Input:

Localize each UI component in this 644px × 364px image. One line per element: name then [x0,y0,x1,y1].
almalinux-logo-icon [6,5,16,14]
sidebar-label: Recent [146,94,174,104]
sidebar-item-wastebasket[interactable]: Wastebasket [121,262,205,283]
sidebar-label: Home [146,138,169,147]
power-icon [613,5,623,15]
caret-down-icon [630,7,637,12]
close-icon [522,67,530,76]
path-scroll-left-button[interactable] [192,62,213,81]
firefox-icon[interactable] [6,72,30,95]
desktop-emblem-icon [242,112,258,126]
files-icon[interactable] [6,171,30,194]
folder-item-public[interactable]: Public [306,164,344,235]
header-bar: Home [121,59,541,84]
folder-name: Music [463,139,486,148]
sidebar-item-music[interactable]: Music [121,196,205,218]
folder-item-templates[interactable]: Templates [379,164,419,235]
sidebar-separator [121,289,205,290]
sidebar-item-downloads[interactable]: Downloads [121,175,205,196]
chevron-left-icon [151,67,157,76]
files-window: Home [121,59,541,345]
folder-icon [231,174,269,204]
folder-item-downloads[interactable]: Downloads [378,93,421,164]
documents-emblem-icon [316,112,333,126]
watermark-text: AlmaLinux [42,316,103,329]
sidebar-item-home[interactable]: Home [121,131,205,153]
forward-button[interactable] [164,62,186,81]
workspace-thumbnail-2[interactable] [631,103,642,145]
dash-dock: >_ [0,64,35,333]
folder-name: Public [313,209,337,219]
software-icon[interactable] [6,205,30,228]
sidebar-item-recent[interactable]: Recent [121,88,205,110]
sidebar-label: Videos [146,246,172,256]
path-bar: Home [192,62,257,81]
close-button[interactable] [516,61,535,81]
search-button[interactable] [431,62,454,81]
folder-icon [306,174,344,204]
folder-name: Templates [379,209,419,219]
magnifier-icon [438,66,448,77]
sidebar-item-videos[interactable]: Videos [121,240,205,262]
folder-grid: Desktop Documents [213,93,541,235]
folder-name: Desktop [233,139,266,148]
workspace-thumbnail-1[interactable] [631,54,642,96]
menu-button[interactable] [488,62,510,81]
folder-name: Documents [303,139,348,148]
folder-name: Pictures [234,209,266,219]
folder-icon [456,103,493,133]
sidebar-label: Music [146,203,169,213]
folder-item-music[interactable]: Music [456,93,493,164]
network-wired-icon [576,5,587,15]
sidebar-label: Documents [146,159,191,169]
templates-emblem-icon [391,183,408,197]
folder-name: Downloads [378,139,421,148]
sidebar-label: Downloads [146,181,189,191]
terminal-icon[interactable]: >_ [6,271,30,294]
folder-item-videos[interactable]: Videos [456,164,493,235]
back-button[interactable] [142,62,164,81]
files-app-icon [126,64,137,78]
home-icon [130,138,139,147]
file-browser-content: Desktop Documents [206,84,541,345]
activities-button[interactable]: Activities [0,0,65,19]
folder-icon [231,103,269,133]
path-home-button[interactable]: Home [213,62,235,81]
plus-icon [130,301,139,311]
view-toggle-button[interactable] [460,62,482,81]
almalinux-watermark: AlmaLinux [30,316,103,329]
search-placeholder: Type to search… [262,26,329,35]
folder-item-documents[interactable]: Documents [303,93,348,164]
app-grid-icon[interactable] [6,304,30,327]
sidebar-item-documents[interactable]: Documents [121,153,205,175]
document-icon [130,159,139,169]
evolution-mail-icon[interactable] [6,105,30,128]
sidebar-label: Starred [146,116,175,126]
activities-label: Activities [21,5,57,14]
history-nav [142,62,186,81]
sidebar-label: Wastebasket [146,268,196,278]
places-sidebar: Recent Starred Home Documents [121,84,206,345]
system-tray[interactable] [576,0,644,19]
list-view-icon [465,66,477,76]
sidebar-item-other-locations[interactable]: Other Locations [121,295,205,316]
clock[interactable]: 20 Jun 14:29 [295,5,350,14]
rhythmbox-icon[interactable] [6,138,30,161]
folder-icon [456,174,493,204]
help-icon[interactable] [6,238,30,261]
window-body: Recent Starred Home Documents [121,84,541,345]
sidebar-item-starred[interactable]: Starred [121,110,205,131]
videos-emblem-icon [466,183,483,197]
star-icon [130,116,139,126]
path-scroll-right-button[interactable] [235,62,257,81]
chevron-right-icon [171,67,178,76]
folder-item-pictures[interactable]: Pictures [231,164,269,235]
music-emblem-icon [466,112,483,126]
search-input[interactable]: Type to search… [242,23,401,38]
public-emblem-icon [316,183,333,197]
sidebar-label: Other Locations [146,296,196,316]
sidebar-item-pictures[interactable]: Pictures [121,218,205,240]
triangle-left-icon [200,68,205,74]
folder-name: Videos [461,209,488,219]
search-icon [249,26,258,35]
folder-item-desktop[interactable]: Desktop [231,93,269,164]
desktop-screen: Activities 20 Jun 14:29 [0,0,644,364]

About this task: Every entry above should be returned exactly as written.

Written answer:
Localize each UI component in this 644px × 364px image. One line per element: name then [x0,y0,x1,y1].
almalinux-logo-icon [6,5,16,14]
sidebar-label: Recent [146,94,174,104]
sidebar-item-wastebasket[interactable]: Wastebasket [121,262,205,283]
sidebar-label: Home [146,138,169,147]
power-icon [613,5,623,15]
caret-down-icon [630,7,637,12]
close-icon [522,67,530,76]
path-scroll-left-button[interactable] [192,62,213,81]
firefox-icon[interactable] [6,72,30,95]
desktop-emblem-icon [242,112,258,126]
files-icon[interactable] [6,171,30,194]
folder-item-public[interactable]: Public [306,164,344,235]
header-bar: Home [121,59,541,84]
folder-name: Music [463,139,486,148]
sidebar-item-music[interactable]: Music [121,196,205,218]
folder-item-templates[interactable]: Templates [379,164,419,235]
sidebar-separator [121,289,205,290]
sidebar-item-downloads[interactable]: Downloads [121,175,205,196]
chevron-left-icon [151,67,157,76]
files-window: Home [121,59,541,345]
folder-icon [231,174,269,204]
folder-item-downloads[interactable]: Downloads [378,93,421,164]
documents-emblem-icon [316,112,333,126]
watermark-text: AlmaLinux [42,316,103,329]
sidebar-item-home[interactable]: Home [121,131,205,153]
forward-button[interactable] [164,62,186,81]
workspace-thumbnail-2[interactable] [631,103,642,145]
dash-dock: >_ [0,64,35,333]
folder-name: Public [313,209,337,219]
software-icon[interactable] [6,205,30,228]
sidebar-item-recent[interactable]: Recent [121,88,205,110]
sidebar-label: Videos [146,246,172,256]
path-bar: Home [192,62,257,81]
close-button[interactable] [516,61,535,81]
search-button[interactable] [431,62,454,81]
folder-icon [306,174,344,204]
folder-name: Templates [379,209,419,219]
magnifier-icon [438,66,448,77]
sidebar-item-videos[interactable]: Videos [121,240,205,262]
folder-grid: Desktop Documents [213,93,541,235]
folder-name: Desktop [233,139,266,148]
workspace-thumbnail-1[interactable] [631,54,642,96]
menu-button[interactable] [488,62,510,81]
folder-name: Documents [303,139,348,148]
folder-name: Pictures [234,209,266,219]
folder-icon [456,103,493,133]
sidebar-label: Music [146,203,169,213]
folder-item-music[interactable]: Music [456,93,493,164]
network-wired-icon [576,5,587,15]
sidebar-label: Documents [146,159,191,169]
templates-emblem-icon [391,183,408,197]
folder-name: Downloads [378,139,421,148]
sidebar-label: Downloads [146,181,189,191]
terminal-icon[interactable]: >_ [6,271,30,294]
folder-item-videos[interactable]: Videos [456,164,493,235]
back-button[interactable] [142,62,164,81]
files-app-icon [126,64,137,78]
home-icon [130,138,139,147]
file-browser-content: Desktop Documents [206,84,541,345]
activities-button[interactable]: Activities [0,0,65,19]
folder-icon [231,103,269,133]
path-home-button[interactable]: Home [213,62,235,81]
plus-icon [130,301,139,311]
view-toggle-button[interactable] [460,62,482,81]
almalinux-watermark: AlmaLinux [30,316,103,329]
search-placeholder: Type to search… [262,26,329,35]
folder-item-documents[interactable]: Documents [303,93,348,164]
app-grid-icon[interactable] [6,304,30,327]
sidebar-item-documents[interactable]: Documents [121,153,205,175]
document-icon [130,159,139,169]
evolution-mail-icon[interactable] [6,105,30,128]
sidebar-label: Starred [146,116,175,126]
activities-label: Activities [21,5,57,14]
history-nav [142,62,186,81]
sidebar-label: Wastebasket [146,268,196,278]
places-sidebar: Recent Starred Home Documents [121,84,206,345]
system-tray[interactable] [576,0,644,19]
list-view-icon [465,66,477,76]
sidebar-item-other-locations[interactable]: Other Locations [121,295,205,316]
clock[interactable]: 20 Jun 14:29 [295,5,350,14]
rhythmbox-icon[interactable] [6,138,30,161]
folder-icon [456,174,493,204]
help-icon[interactable] [6,238,30,261]
window-body: Recent Starred Home Documents [121,84,541,345]
sidebar-item-starred[interactable]: Starred [121,110,205,131]
videos-emblem-icon [466,183,483,197]
star-icon [130,116,139,126]
path-scroll-right-button[interactable] [235,62,257,81]
chevron-right-icon [171,67,178,76]
folder-item-pictures[interactable]: Pictures [231,164,269,235]
music-emblem-icon [466,112,483,126]
search-input[interactable]: Type to search… [242,23,401,38]
public-emblem-icon [316,183,333,197]
sidebar-label: Other Locations [146,296,196,316]
sidebar-item-pictures[interactable]: Pictures [121,218,205,240]
triangle-left-icon [200,68,205,74]
folder-name: Videos [461,209,488,219]
search-icon [249,26,258,35]
folder-item-desktop[interactable]: Desktop [231,93,269,164]
desktop-screen: Activities 20 Jun 14:29 [0,0,644,364]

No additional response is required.